Walking ability and the presence of intellectual disability and epilepsy had changed significantly since childhood. Life-long access to specialized health care is warranted for re-evaluation of impairments, treatment, and assistance. What this paper adds Changes in impairments in individuals with cerebral palsy (CP) over time are related to CP subtype.
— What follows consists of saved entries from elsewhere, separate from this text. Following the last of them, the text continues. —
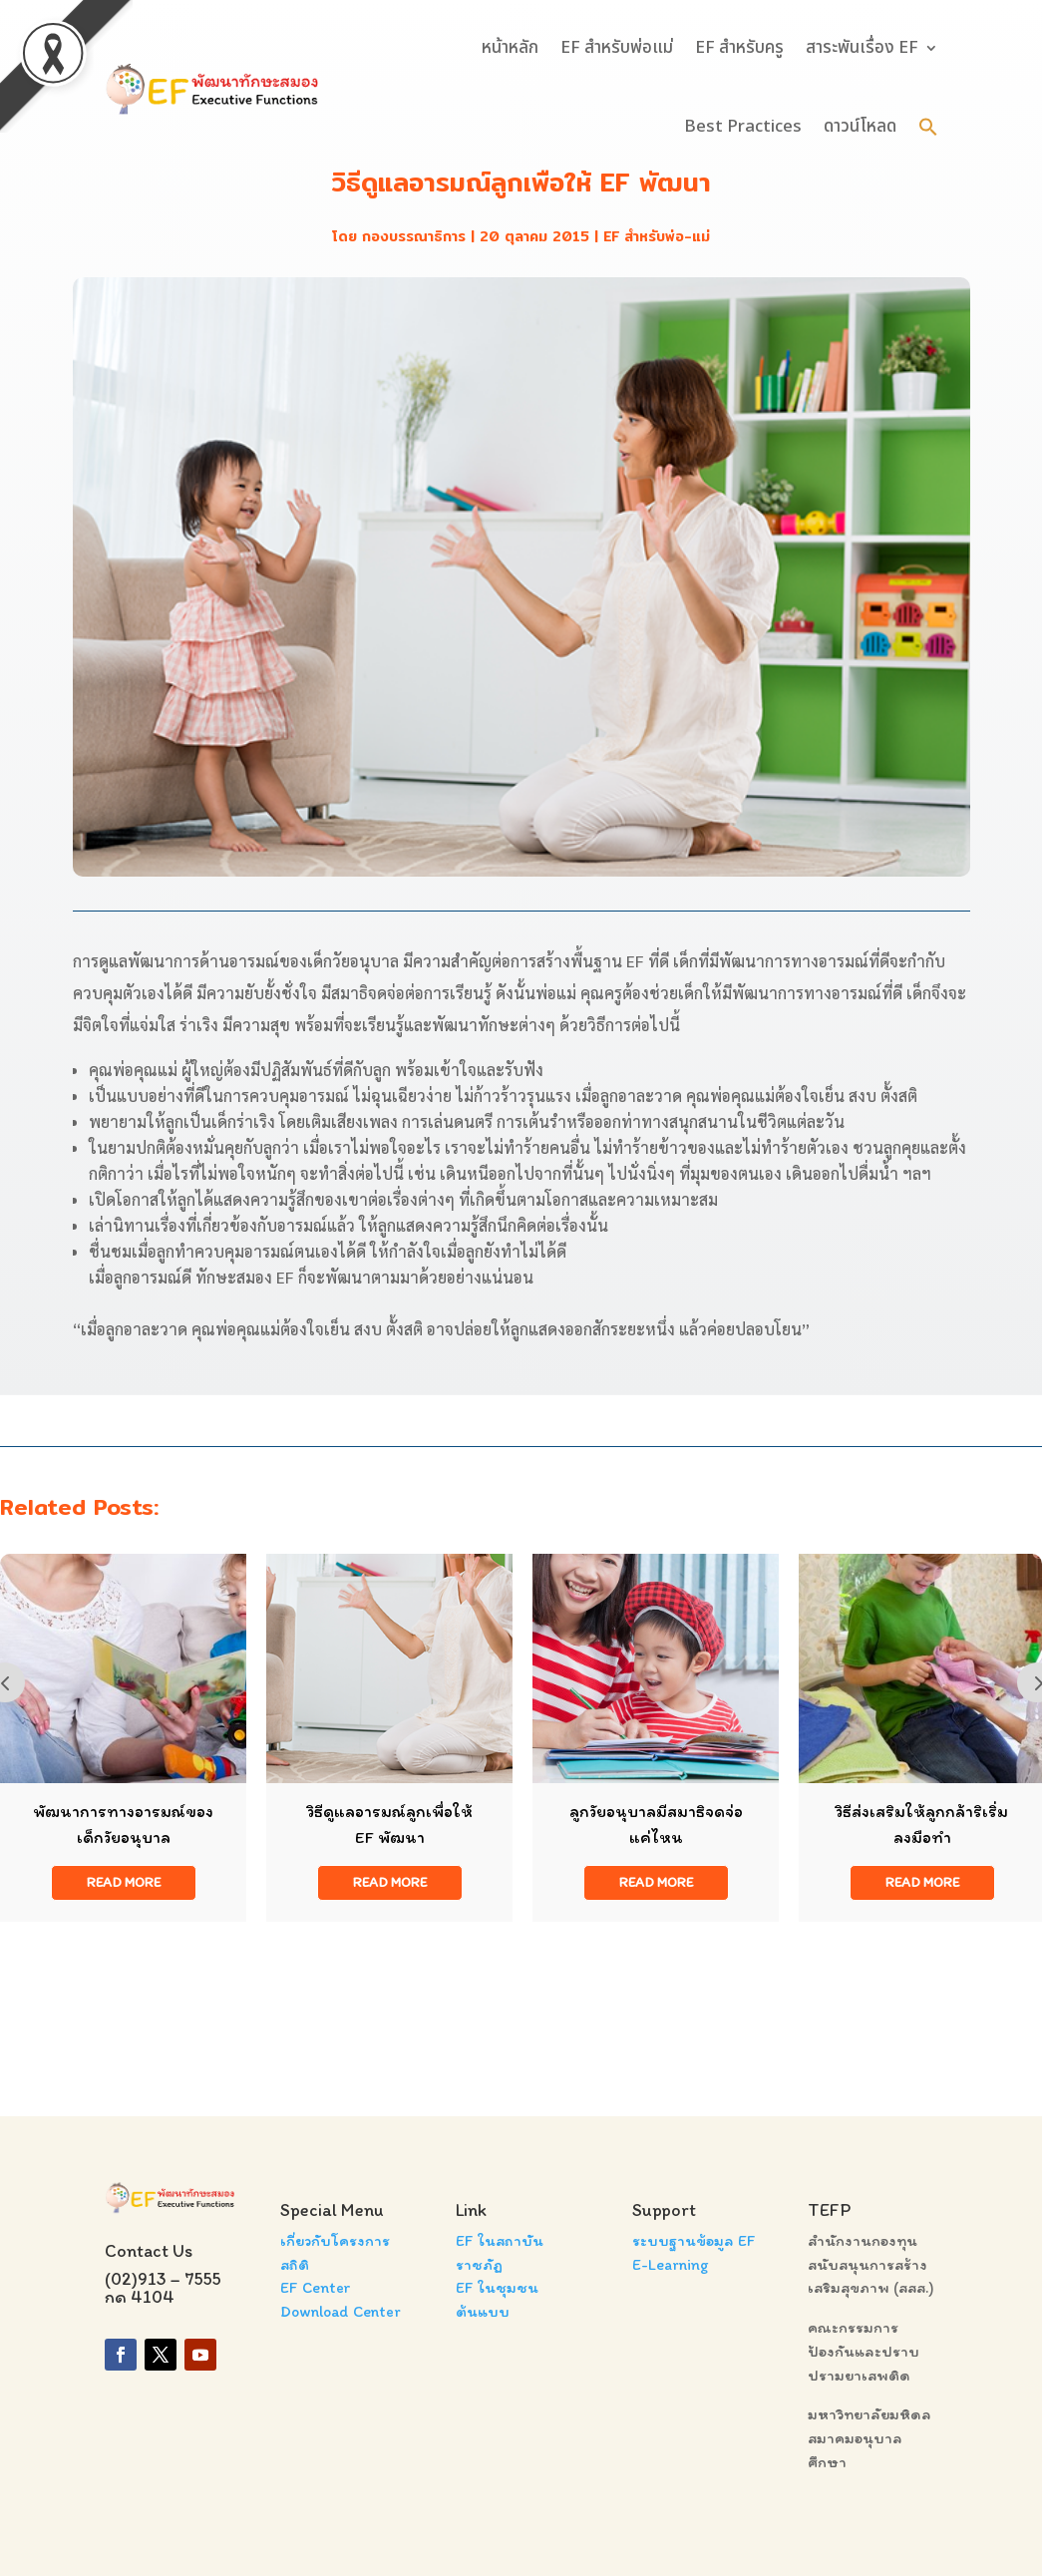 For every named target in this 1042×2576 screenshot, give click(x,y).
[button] (928, 127)
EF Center (315, 2287)
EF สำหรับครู (739, 48)
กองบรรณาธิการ (414, 236)
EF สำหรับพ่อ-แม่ (656, 236)
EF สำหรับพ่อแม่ (616, 48)
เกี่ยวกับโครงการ (335, 2240)
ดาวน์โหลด (860, 127)
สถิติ (294, 2264)
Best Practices (743, 127)
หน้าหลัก (510, 48)
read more (124, 1882)
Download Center (340, 2311)
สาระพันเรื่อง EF (862, 48) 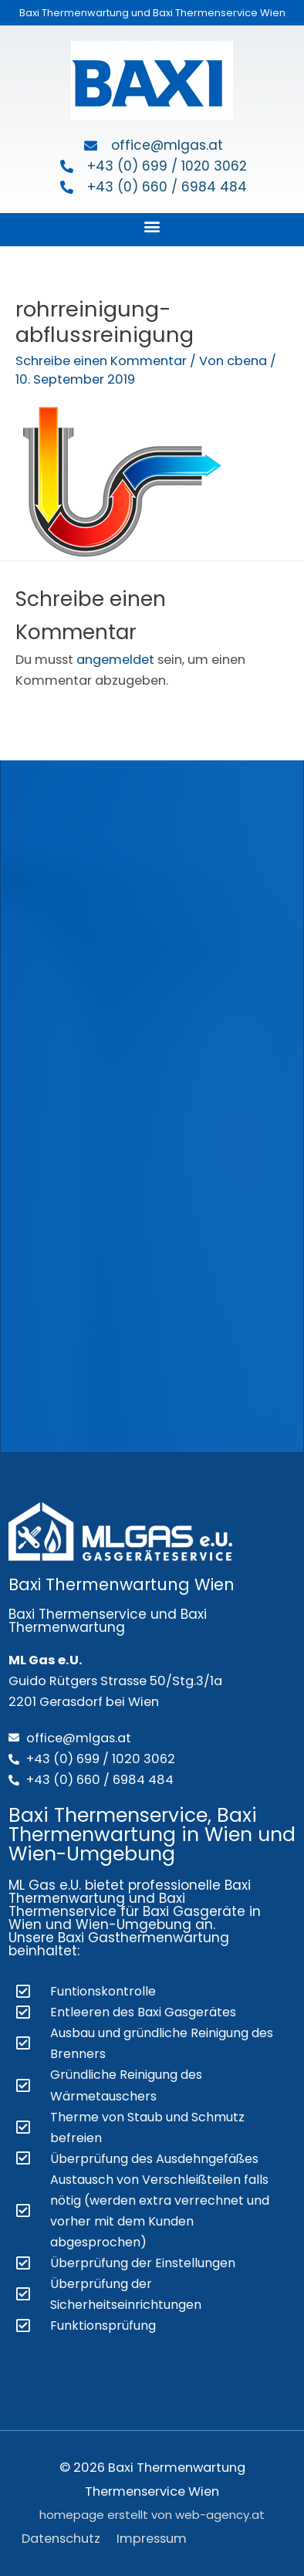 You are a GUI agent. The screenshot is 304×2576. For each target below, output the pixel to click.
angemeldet (115, 660)
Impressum (152, 2538)
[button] (152, 226)
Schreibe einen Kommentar (101, 361)
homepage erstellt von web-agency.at (152, 2515)
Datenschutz (61, 2538) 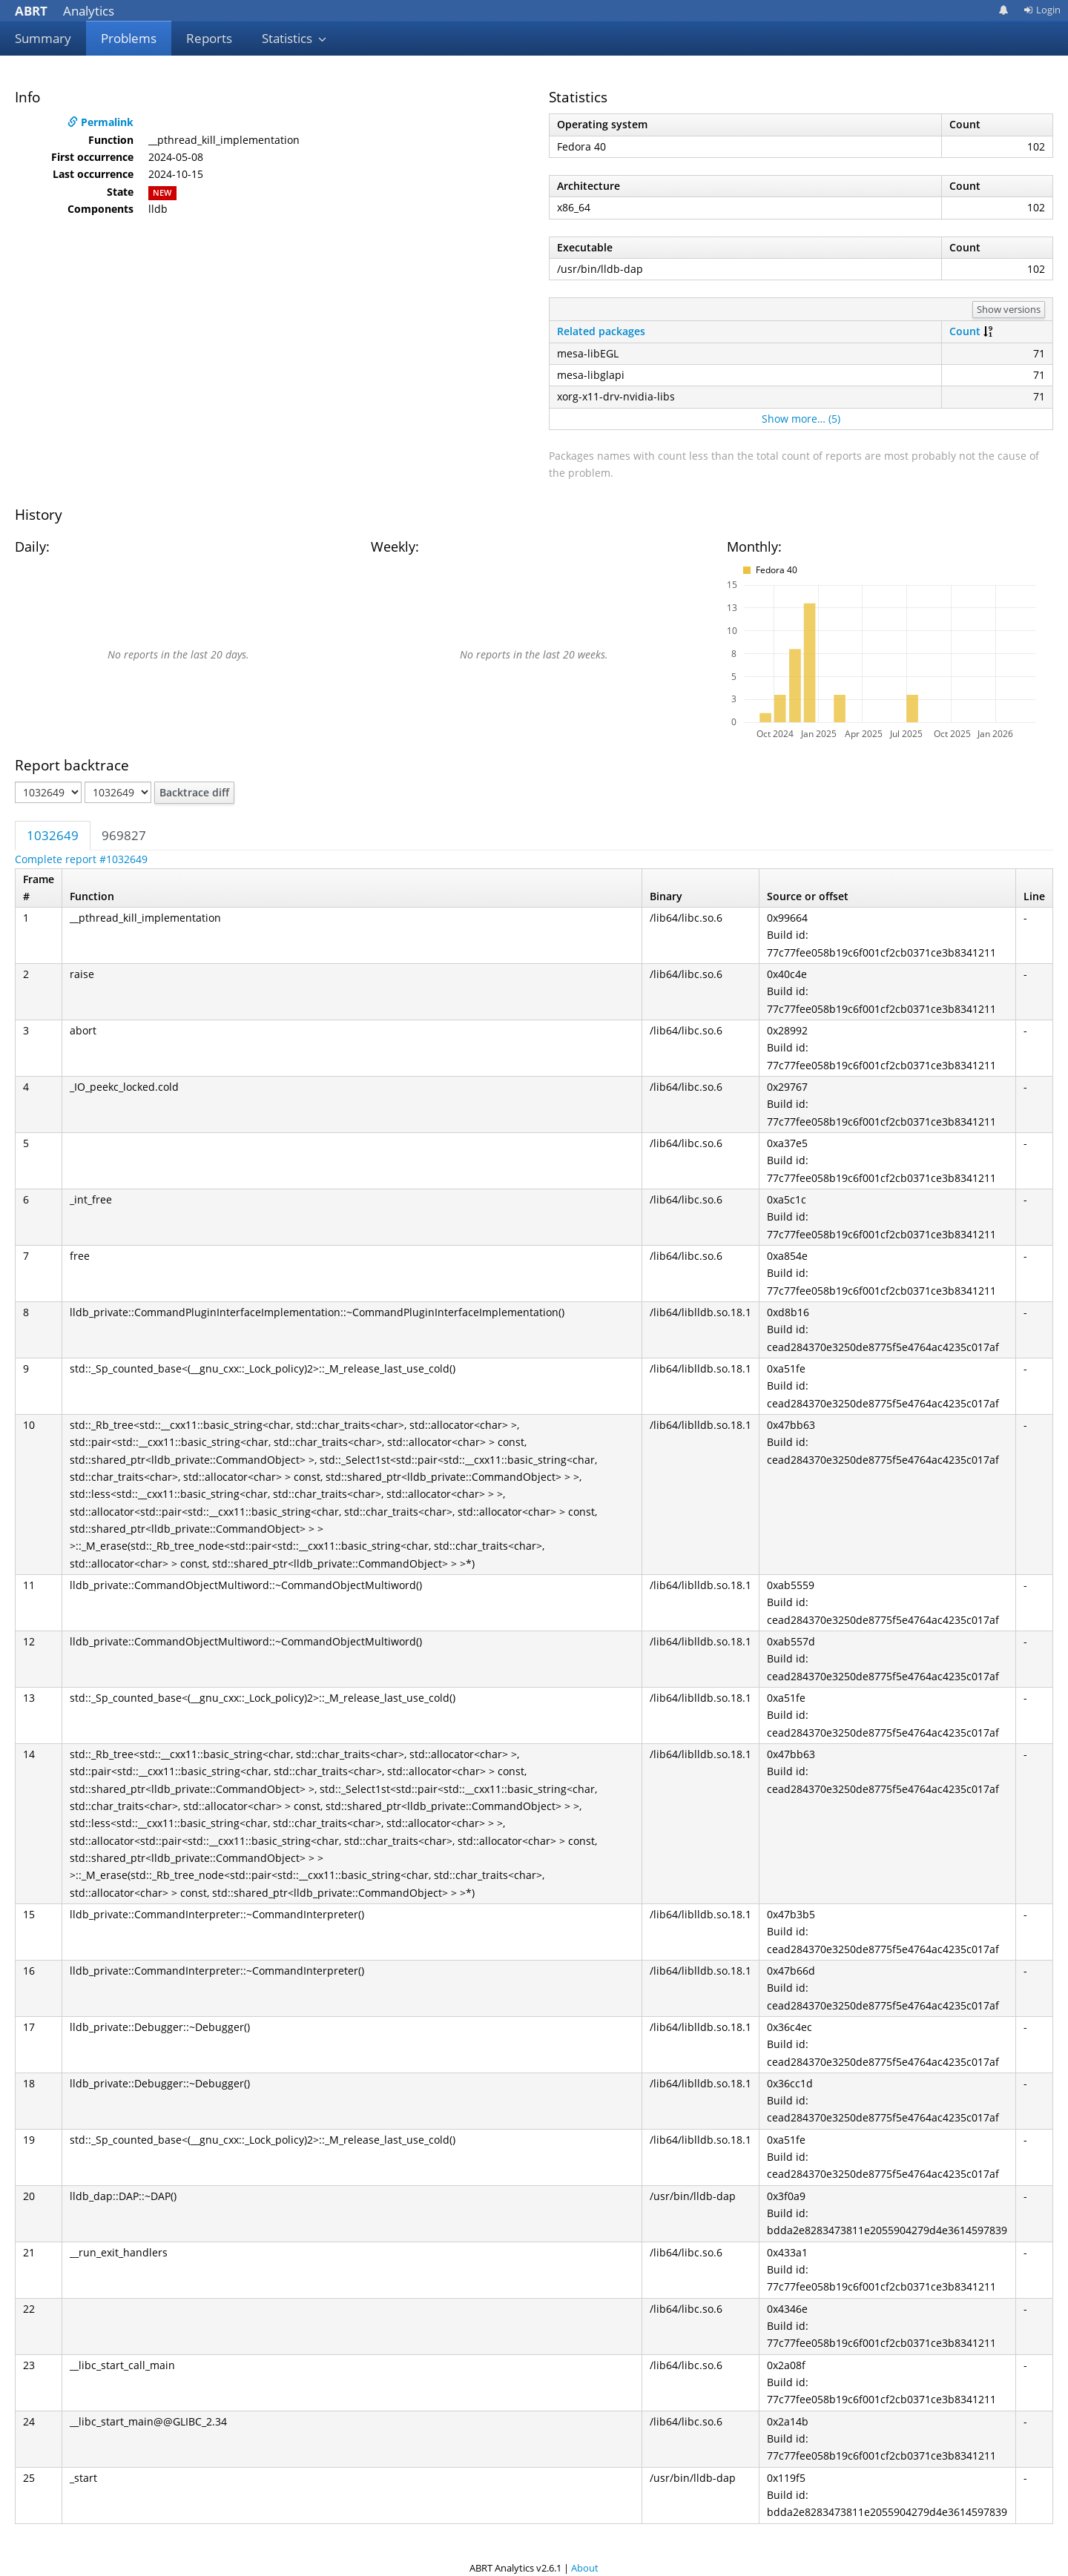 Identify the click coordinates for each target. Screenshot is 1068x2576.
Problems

After 50 years, walking ability in CP may have deteriorated or improved. Intellectual disability in CP may not always be detected in early childhood assessments. Epilepsy in CP may develop after childhood or may be outgrown.

摘要

目的

确定脑瘫患者的步行能力以及智力障碍和癫痫的存在是否会从儿童期持续到 50 岁,并探讨这些变化是否与年龄、性别或脑瘫类型有关。

方法

这是一项基于人群的随访研究,共纳入了 1959 年至 1978 年出生的 142 名成年人(男性 82 名,女性 60 名;平均年龄 48 岁 4 个月,范围 37-58 岁;44%为单侧脑瘫,35%为双侧脑瘫,17%为痉挛型脑瘫,4%为共济失调型脑瘫),他们均在瑞典西部的脑瘫登记处注册。我们将这些患者的儿童时期数据与 2016 年的随访评估结果进行了比较。

结果

在随访时,患者的步行能力发生了显著变化(p<0.001)。无需辅助工具步行的患者比例从 71%下降到 62%,而需要轮椅助行的患者比例从 18%上升到 25%。步行能力与脑瘫类型有关(p=0.001),但与年龄、性别、疼痛、疲劳或体重指数无关。智力障碍的患者比例从 16%上升到 22%(p=0.039),癫痫的患者比例从 9%上升到 18%(p=0.015)。在患有儿童期癫痫的患者中,46%在无需药物治疗的情况下癫痫发作已得到控制。

结论

自儿童期以来,脑瘫患者的步行能力以及智力障碍和癫痫的存在已经发生了显著变化。为了对残疾、治疗和辅助措施进行重新评估,脑瘫患者需要终身获得专业医疗保健。本文的创新点:脑瘫患者的随时间推移的损伤变化与脑瘫类型有关。50 岁以后,脑瘫患者的步行能力可能会恶化或改善。在儿童早期评估中,脑瘫患者的智力障碍可能并不总是被发现。脑瘫患者的癫痫可能会在儿童期之后出现,也可能会自行缓解。